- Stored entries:
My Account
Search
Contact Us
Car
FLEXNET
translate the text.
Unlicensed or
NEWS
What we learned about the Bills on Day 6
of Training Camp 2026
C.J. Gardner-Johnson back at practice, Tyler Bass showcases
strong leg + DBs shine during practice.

- TO DO:
Reproduce each entry precisely, so that nothing differs from the original.

- EXERCISE RESULT:
My Account
Search
Contact Us
Car
FLEXNET
translate the text.
Unlicensed or
NEWS
What we learned about the Bills on Day 6
of Training Camp 2026
C.J. Gardner-Johnson back at practice, Tyler Bass showcases
strong leg + DBs shine during practice.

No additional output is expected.